PROBLEM TO SOLVE:
When a record contains an image, skip the image and retype the rest of that record exactly.

INFORMATION SUPPLIED:
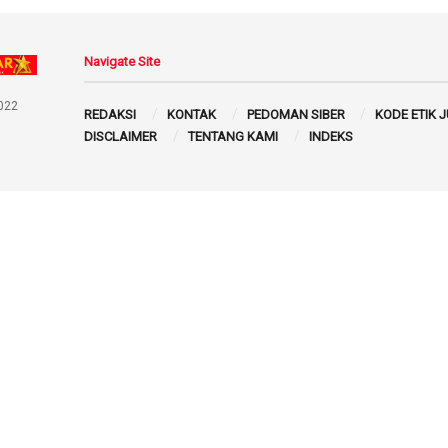
Navigate Site
022
REDAKSI
KONTAK
PEDOMAN SIBER
KODE ETIK 
DISCLAIMER
TENTANG KAMI
INDEKS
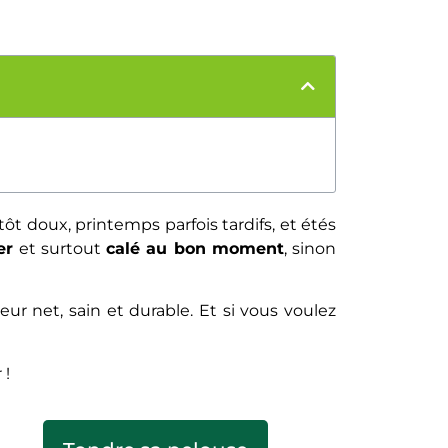
ôt doux, printemps parfois tardifs, et étés
er
et surtout
calé au bon moment
, sinon
eur net, sain et durable. Et si vous voulez
 !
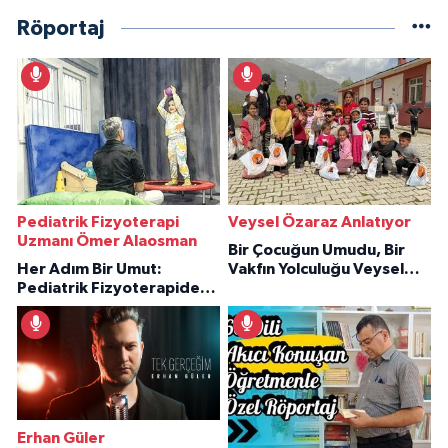
Röportaj
Pediatrik Fizyoterapi
Veysel Özaraz Anlatıyor
Uzmanı Ömer Alaosman
Bir Çocuğun Umudu, Bir
Her Adım Bir Umut:
Vakfın Yolculuğu Veysel
Pediatrik Fizyoterapiden
Özaraz Anlatıyor
İlham Veren Hikâyeler
Erhan Güler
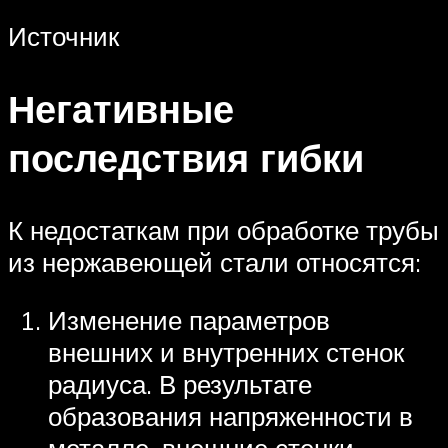
Источник
Негативные
последствия гибки
К недостаткам при обработке трубы
из нержавеющей стали относятся:
Изменение параметров
внешних и внутренних стенок
радиуса. В результате
образования напряженности в
металле, внешние стенки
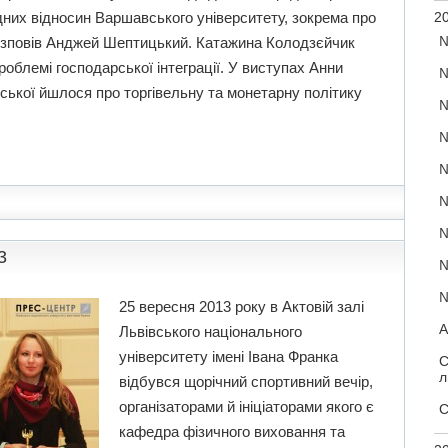
дних відносин Варшавського університету, зокрема про
20
№
розповів Анджей Шептицький. Катажина Колодзєйчик
облемі господарської інтеграції. У виступах Анни
№
ької йшлося про торгівельну та монетарну політику
№
№
№
№
№
3
№
№
25 вересня 2013 року в Актовій залі
А
Львівського національного
університету імені Івана Франка
С
л
відбувся щорічний спортивний вечір,
організаторами й ініціаторами якого є
С
кафедра фізичного виховання та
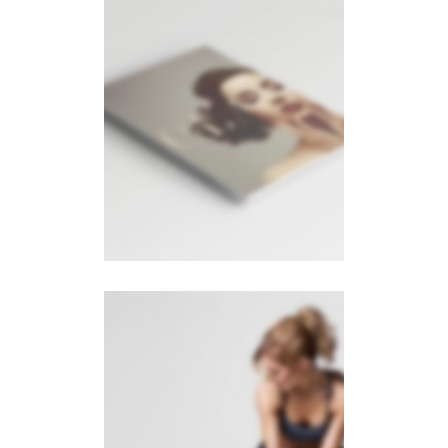
Left Floating
Sidebar
PHOTOGRAPHY
·
VIDEOS
Sidebar Slider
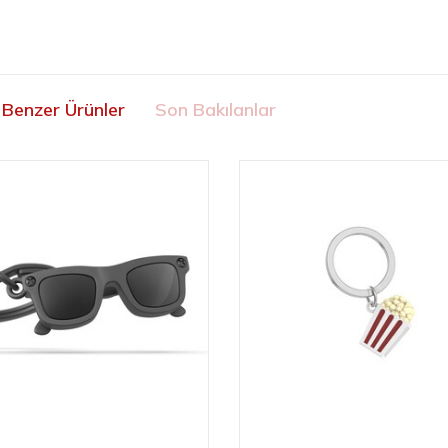
Benzer Ürünler
Son Bakılanlar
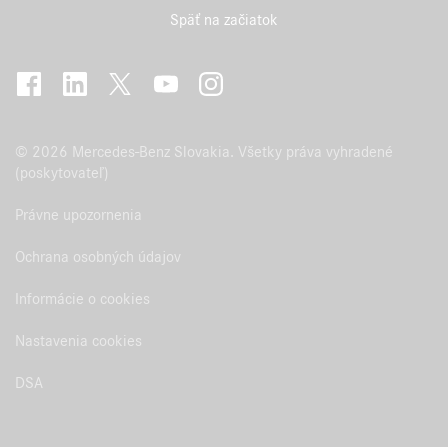
Späť na začiatok
© 2026 Mercedes-Benz Slovakia. Všetky práva vyhradené
(poskytovateľ)
Právne upozornenia
Ochrana osobných údajov
Informácie o cookies
Nastavenia cookies
DSA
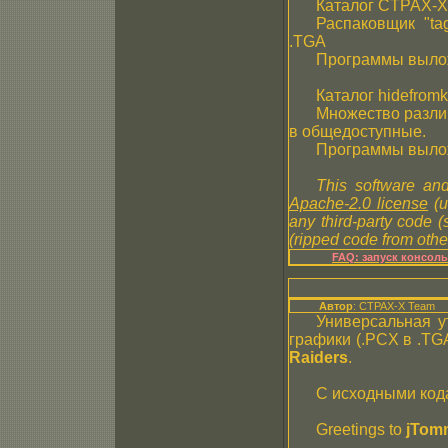
Каталог CTPAX-X
Распаковщик "ta
.TGA
Программы выло
Каталог hidefromk
Множество разли
в общедоступные.
Программы выло
This software and
Apache-2.0 license
(u
any third-party code 
(ripped code from other
FAQ: запуск консол
Автор
: CTPAX-X Team
Универсальная у
графики (.PCX в .TG
Raiders
.
С исходными код
Greetings to
jTom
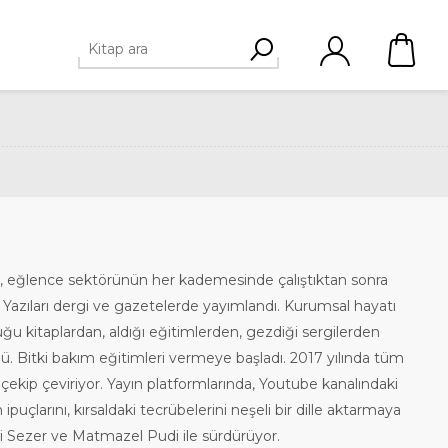
por, eğlence sektörünün her kademesinde çalıştıktan sonra
. Yazıları dergi ve gazetelerde yayımlandı. Kurumsal hayatı
ğu kitaplardan, aldığı eğitimlerden, gezdiği sergilerden
dü. Bitki bakım eğitimleri vermeye başladı. 2017 yılında tüm
 çekip çeviriyor. Yayın platformlarında, Youtube kanalındaki
çlarını, kırsaldaki tecrübelerini neşeli bir dille aktarmaya
şi Sezer ve Matmazel Pudi ile sürdürüyor.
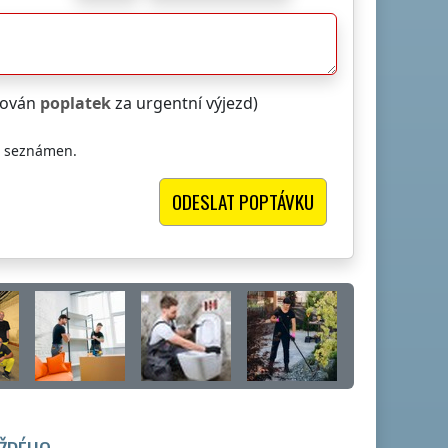
čtován
poplatek
za urgentní výjezd)
i seznámen.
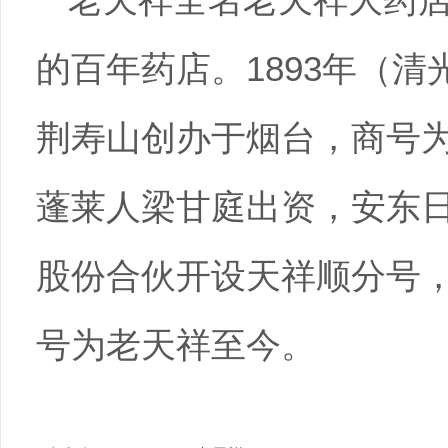
老天祥全名老天祥大药
的百年药店。1893年（
荆寿山创办于烟台，商号为
蓬莱人梁甘庭出资，安东
股份合伙开设天祥顺分号
号为老天祥至今。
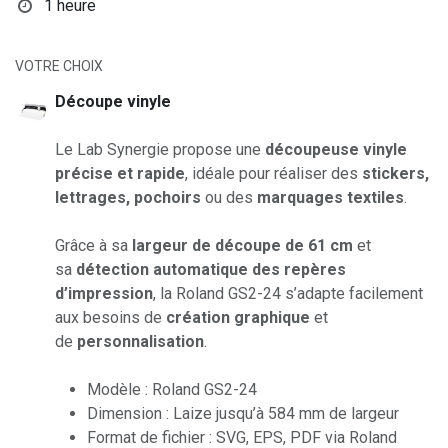
1 heure
VOTRE CHOIX
Découpe vinyle
Le Lab Synergie propose une
découpeuse vinyle
précise et rapide
, idéale pour réaliser des
stickers,
lettrages, pochoirs
ou des
marquages textiles
.
Grâce à sa
largeur de découpe de 61 cm
et
sa
détection automatique des repères
d’impression
, la Roland GS2-24 s’adapte facilement
aux besoins de
création graphique
et
de
personnalisation
.
Modèle : Roland GS2-24
Dimension : Laize jusqu’à 584 mm de largeur
Format de fichier : SVG, EPS, PDF via Roland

ANSWER AREA:
Navigate Site
022
REDAKSI
KONTAK
PEDOMAN SIBER
KODE ETIK 
DISCLAIMER
TENTANG KAMI
INDEKS
ôt doux, printemps parfois tardifs, et étés
er
et surtout
calé au bon moment
, sinon
eur net, sain et durable. Et si vous voulez
 !
Röportaj
Pediatrik Fizyoterapi
Veysel Özaraz Anlatıyor
Uzmanı Ömer Alaosman
Bir Çocuğun Umudu, Bir
Her Adım Bir Umut:
Vakfın Yolculuğu Veysel
Pediatrik Fizyoterapiden
Özaraz Anlatıyor
İlham Veren Hikâyeler
Erhan Güler
Источник
Негативные
последствия гибки
К недостаткам при обработке трубы
из нержавеющей стали относятся:
Изменение параметров
внешних и внутренних стенок
радиуса. В результате
образования напряженности в
металле, внешние стенки
дних відносин Варшавського університету, зокрема про
20
№
розповів Анджей Шептицький. Катажина Колодзєйчик
облемі господарської інтеграції. У виступах Анни
№
ької йшлося про торгівельну та монетарну політику
№
№
№
№
№
3
№
№
25 вересня 2013 року в Актовій залі
А
Львівського національного
університету імені Івана Франка
С
л
відбувся щорічний спортивний вечір,
організаторами й ініціаторами якого є
С
кафедра фізичного виховання та
Left Floating
Sidebar
PHOTOGRAPHY
·
VIDEOS
Sidebar Slider
Benzer Ürünler
Son Bakılanlar
Späť na začiatok
© 2026 Mercedes-Benz Slovakia. Všetky práva vyhradené
(poskytovateľ)
Právne upozornenia
Ochrana osobných údajov
Informácie o cookies
Nastavenia cookies
DSA
Каталог CTPAX-X
Распаковщик "ta
.TGA
Программы выло
Каталог hidefromk
Множество разли
в общедоступные.
Программы выло
This software and
Apache-2.0 license
(u
any third-party code 
(ripped code from other
FAQ: запуск консол
Автор
: CTPAX-X Team
Универсальная у
графики (.PCX в .TG
Raiders
.
С исходными код
Greetings to
jTom
por, eğlence sektörünün her kademesinde çalıştıktan sonra
. Yazıları dergi ve gazetelerde yayımlandı. Kurumsal hayatı
ğu kitaplardan, aldığı eğitimlerden, gezdiği sergilerden
dü. Bitki bakım eğitimleri vermeye başladı. 2017 yılında tüm
 çekip çeviriyor. Yayın platformlarında, Youtube kanalındaki
çlarını, kırsaldaki tecrübelerini neşeli bir dille aktarmaya
şi Sezer ve Matmazel Pudi ile sürdürüyor.
čtován
poplatek
za urgentní výjezd)
i seznámen.
老天祥全名老天祥大药
的百年药店。1893年（
荆寿山创办于烟台，商号为
蓬莱人梁甘庭出资，安东
股份合伙开设天祥顺分号
号为老天祥至今。
1 heure
VOTRE CHOIX
Découpe vinyle
Le Lab Synergie propose une
découpeuse vinyle
précise et rapide
, idéale pour réaliser des
stickers,
lettrages, pochoirs
ou des
marquages textiles
.
Grâce à sa
largeur de découpe de 61 cm
et
sa
détection automatique des repères
d’impression
, la Roland GS2-24 s’adapte facilement
aux besoins de
création graphique
et
de
personnalisation
.
Modèle : Roland GS2-24
Dimension : Laize jusqu’à 584 mm de largeur
Format de fichier : SVG, EPS, PDF via Roland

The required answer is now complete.